Doctors care for the wounded soldier, who was hit in the back by a piece of mortar.
Over the past years, Russia has repeatedly attacked hospitals, health facilities, maternity wards and ambulances. According to human rights groups, 261 health workers have been killed in almost 2,000 assaults. The underground facility is constructed from four steel bunkers, with wooden supports, earth and granular material laid on top up to ground level. It is designed to resist impacts from large-caliber projectiles and even three eight-kilogram TNT charges released by aerial means.
A major steel and mining company, which funded the building, intends to erect 20 units in total. A senior official of Ukraine’s security agency and ex- defence minister, Rustem Umerov, declared they would be “critically essential for preserving the survival of our armed forces and assisting defenders on the battlefront.” The company referred to the project as the “largest-scale and demanding” it had undertaken since the enemy's military offensive.
One of the centre’s operating theatres.
Holovashchenko, said some wounded personnel had to wait many hours or even days before they could be evacuated due to the threat of air assaults. “We had a pair of critically ill patients who arrived at 3am. It was necessary to perform a removal of both limbs on one of them. The soldier's tourniquet had been on for so long there was no alternative.” What is his method with severe operations? “I’ve been healthcare for two decades. You have to concentrate,” he said.

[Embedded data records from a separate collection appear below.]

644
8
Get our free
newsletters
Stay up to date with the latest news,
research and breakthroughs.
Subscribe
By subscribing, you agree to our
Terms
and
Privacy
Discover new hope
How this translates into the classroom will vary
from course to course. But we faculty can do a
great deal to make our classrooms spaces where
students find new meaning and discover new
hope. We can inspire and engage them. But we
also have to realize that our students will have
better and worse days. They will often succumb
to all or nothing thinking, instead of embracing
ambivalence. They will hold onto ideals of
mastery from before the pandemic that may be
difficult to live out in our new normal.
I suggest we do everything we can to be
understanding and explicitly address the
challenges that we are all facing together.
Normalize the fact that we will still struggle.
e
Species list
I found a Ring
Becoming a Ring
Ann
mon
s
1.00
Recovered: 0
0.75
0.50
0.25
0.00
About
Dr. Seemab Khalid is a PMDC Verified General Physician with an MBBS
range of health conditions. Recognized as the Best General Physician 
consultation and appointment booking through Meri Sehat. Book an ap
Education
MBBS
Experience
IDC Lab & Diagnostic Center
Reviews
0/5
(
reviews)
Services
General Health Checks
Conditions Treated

Orderlies transported Mykolaichuk through the tunnel and into an ambulance. The transport was stationed under a shrub. He and the two other soldiers were taken to the urban center of a major city for additional medical care. The underground medical team paused for rest. The facility's ginger cat, the mascot, padded up to the entrance to await the incoming patients. “We are active 24 hours a day,” the surgeon said. “It doesn’t stop.”